The sun almost down now, she stood and, resigned to the worst, to the brutal honesty of real life, she picked up her backpack and started down the mountain, picking out the sturdy rocks that wouldn’t shift underneath her. Only the ones that could support her weight.

4/1/15 She Took a Step Backward

The top of Mount Sauk is bald and stony and the only thing there is the sky and the sprawling mountains we called the Cascades, stretching out beneath her. Here she could feel the wind on her face and smell the freshness of the world. When she did this it felt as though everything was within her grasp if only she would reach out and take it. But despite how close she came to being independent and free her parents would reel her back. Her dad loved fishing–she supposed reeling in his daughter was second nature for him. It was as if nothing she’d accomplished held any weight with them. Learning German while living abroad as an au pair was seen by them as an irresponsible, juvenile, compulsivity. Never mind that chances to live abroad and learn about a new culture doesn’t arrive on your doorstep everyday.
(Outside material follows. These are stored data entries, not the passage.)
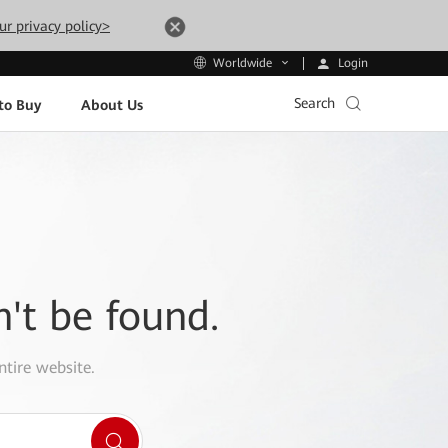
ur privacy policy>
Login
Worldwide
Search
to Buy
About Us
n't be found.
ntire website.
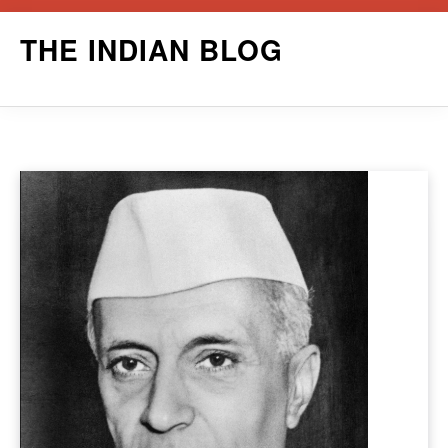
Skip
THE INDIAN BLOG
to
content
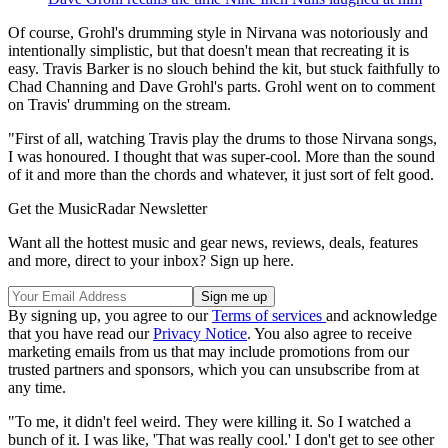
Of course, Grohl's drumming style in Nirvana was notoriously and
intentionally simplistic, but that doesn't mean that recreating it is
easy. Travis Barker is no slouch behind the kit, but stuck faithfully to
Chad Channing and Dave Grohl's parts. Grohl went on to comment
on Travis' drumming on the stream.
"First of all, watching Travis play the drums to those Nirvana songs,
I was honoured. I thought that was super-cool. More than the sound
of it and more than the chords and whatever, it just sort of felt good.
Get the MusicRadar Newsletter
Want all the hottest music and gear news, reviews, deals, features
and more, direct to your inbox? Sign up here.
By signing up, you agree to our
Terms of services
and acknowledge
that you have read our
Privacy Notice
. You also agree to receive
marketing emails from us that may include promotions from our
trusted partners and sponsors, which you can unsubscribe from at
any time.
"To me, it didn't feel weird. They were killing it. So I watched a
bunch of it. I was like, 'That was really cool.' I don't get to see other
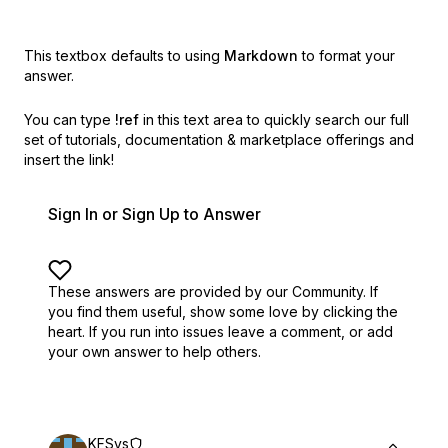
This textbox defaults to using
Markdown
to format your
answer.
You can type
!ref
in this text area to quickly search our full
set of
tutorials, documentation & marketplace offerings and
insert the link!
Sign In or Sign Up to Answer
These answers are provided by our Community. If
you find them useful,
show some love by clicking the
heart.
If you run into issues leave a comment, or add
your own answer to help others.
KFSys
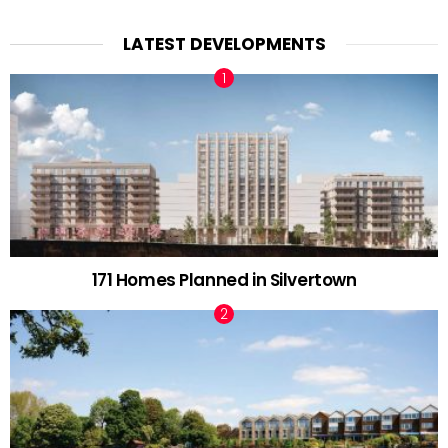
LATEST DEVELOPMENTS
171 Homes Planned in Silvertown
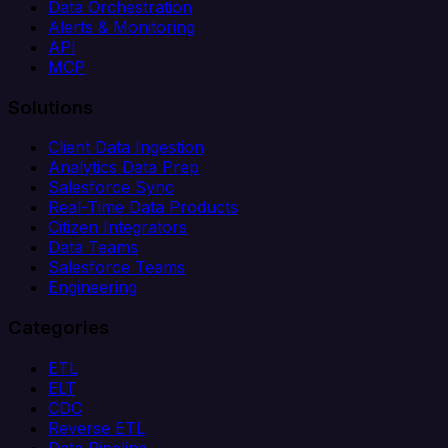
Data Orchestration
Alerts & Monitoring
API
MCP
Solutions
Client Data Ingestion
Analytics Data Prep
Salesforce Sync
Real-Time Data Products
Citizen Integrators
Data Teams
Salesforce Teams
Engineering
Categories
ETL
ELT
CDC
Reverse ETL
Data Pipeline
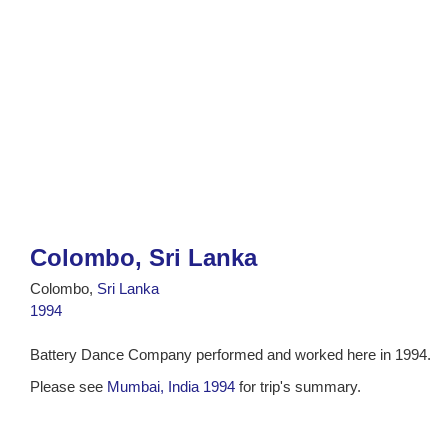
Colombo, Sri Lanka
Colombo,
Sri Lanka
1994
Battery Dance Company performed and worked here in 1994.
Please see
Mumbai, India 1994
for trip's summary.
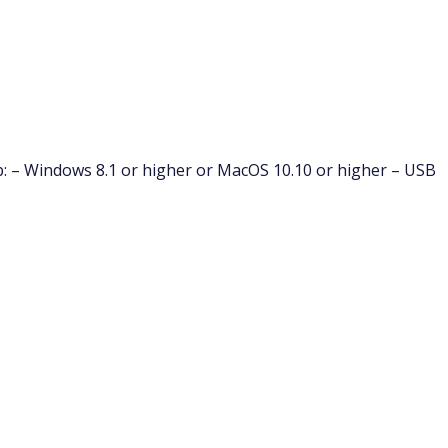
: – Windows 8.1 or higher or MacOS 10.10 or higher – USB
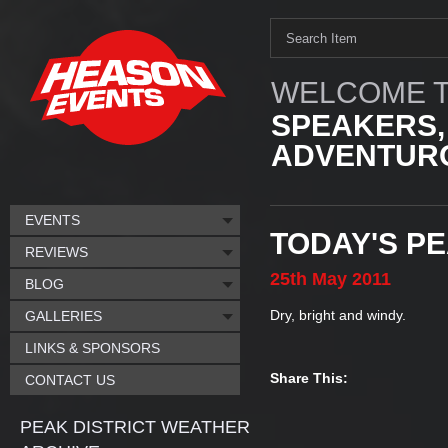
WELCOME T
SPEAKERS,
ADVENTURO
EVENTS
TODAY'S P
REVIEWS
25th
May
2011
BLOG
Dry, bright and windy.
GALLERIES
LINKS & SPONSORS
Share This:
CONTACT US
PEAK DISTRICT WEATHER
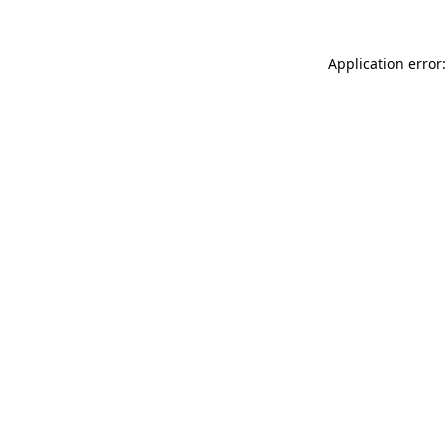
Application error:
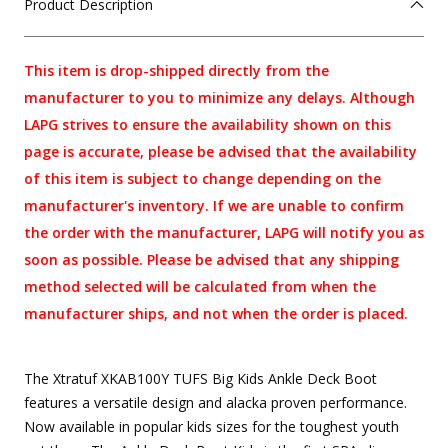
Product Description
This item is drop-shipped directly from the
manufacturer to you to minimize any delays. Although
LAPG strives to ensure the availability shown on this
page is accurate, please be advised that the availability
of this item is subject to change depending on the
manufacturer's inventory. If we are unable to confirm
the order with the manufacturer, LAPG will notify you as
soon as possible. Please be advised that any shipping
method selected will be calculated from when the
manufacturer ships, and not when the order is placed.
The Xtratuf XKAB100Y TUFS Big Kids Ankle Deck Boot
features a versatile design and alacka proven performance.
Now available in popular kids sizes for the toughest youth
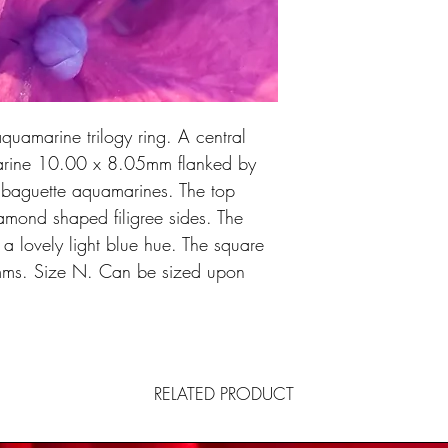
quamarine trilogy ring. A central
arine 10.00 x 8.05mm flanked by
d baguette aquamarines. The top
iamond shaped filigree sides. The
a lovely light blue hue. The square
ms. Size N. Can be sized upon
RELATED PRODUCT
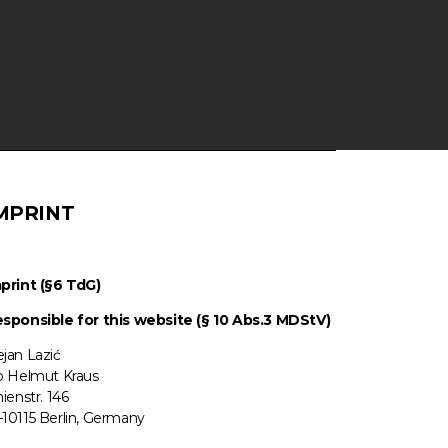
MPRINT
print (§6 TdG)
sponsible for this website (§ 10 Abs.3 MDStV)
jan Lazić
o Helmut Kraus
nienstr. 146
10115 Berlin, Germany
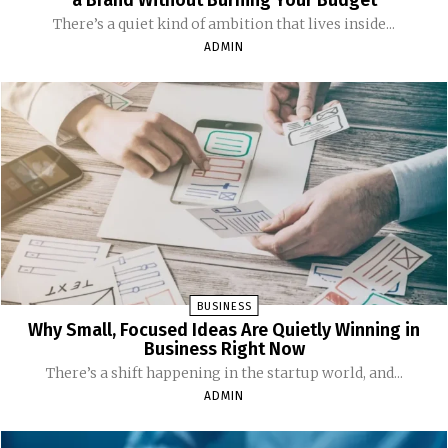
a Brand Without Burning Your Budget
There’s a quiet kind of ambition that lives inside...
ADMIN
BUSINESS
Why Small, Focused Ideas Are Quietly Winning in
Business Right Now
There’s a shift happening in the startup world, and...
ADMIN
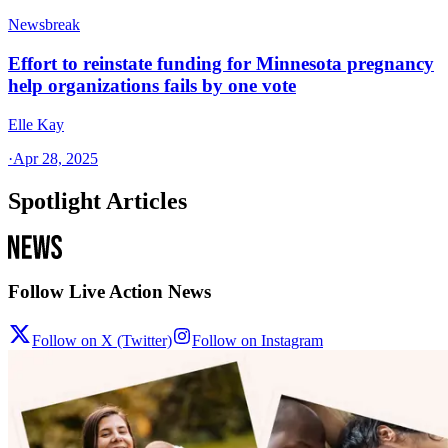
Newsbreak
Effort to reinstate funding for Minnesota pregnancy
help organizations fails by one vote
Elle Kay
·
Apr 28, 2025
Spotlight Articles
Follow Live Action News
Follow on X (Twitter)
Follow on Instagram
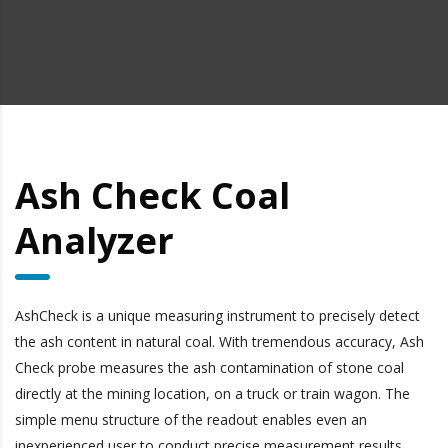
Ash Check Coal
Analyzer
AshCheck is a unique measuring instrument to precisely detect
the ash content in natural coal. With tremendous accuracy, Ash
Check probe measures the ash contamination of stone coal
directly at the mining location, on a truck or train wagon. The
simple menu structure of the readout enables even an
inexperienced user to conduct precise measurement results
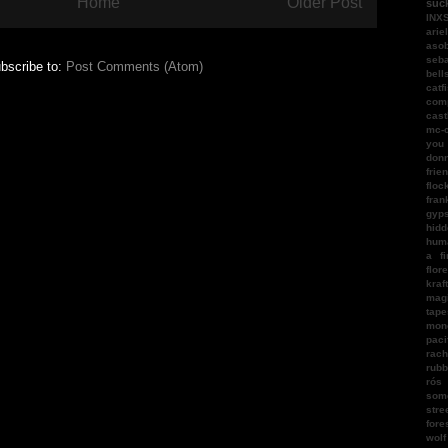
Home
Older Post
suc
INX
arie
aso
seba
bscribe to:
Post Comments (Atom)
bell
catf
com
cast
mc-
you
donn
frie
floc
fran
gyps
hidd
hum
a fi
flor
kraf
magi
tape
mon
paci
rach
rubb
rós
som
stre
fore
wol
But here she was, back in Washington, looking out over that maze of water and island and mountain. What other places in the world had such breadth? She didn’t know. But it didn’t matter. This wasn’t her home. She’d left that when she left L.A.

She unslung her backpack from her shoulders and placed it on the ground. She dug around in it and pulled out a small protein bar and water bottle. Then she took a seat on a rock, another one as her back rest. She positioned herself so the most about of sun could hit her, but so she was guarded a little by the wind. In the distance she could see Mount Baker. It was as white as clouds–but she knew there hadn’t been much snowfall this season. It was worrisome for the summer. What would the rivers be like with so little runoff?

She opened her book. Walden, by Henry David Thoreau, and flipped to a page she figured she hadn’t read before. She’d tried reading this book a couple times, but couldn’t get through it from start to finish. But now she’d discovered a way in which to read it. She would just read a chapter or page at a time, out of order, and take what she could from it. That way she didn’t look for an overall message, just bites of wisdom. And she found them.

Her eyes scanned a line, a paragraph, the page. She read: “I learned this, at least, by my experiment: that if one advances confidently in the direction of his dreams, and endeavors to live the life which he has imagined, he will meet with a success unexpected in common hours.”

Right, her dreams. She needed to pursue them. She needed to advance herself. But, for some reason she’d just taken a great step backwards. That’s what Washington felt like right now. A shoot that took her back to the beginning after she’d climbed the ladders.

Her eyes settled on a peak in the distance. She didn’t know its name. It was strangely solitary amid the rest of the Cascades. As if it stood apart from its family. As if its friends had moved away from it and left it in the east, while they all crept, inch by inch to the west.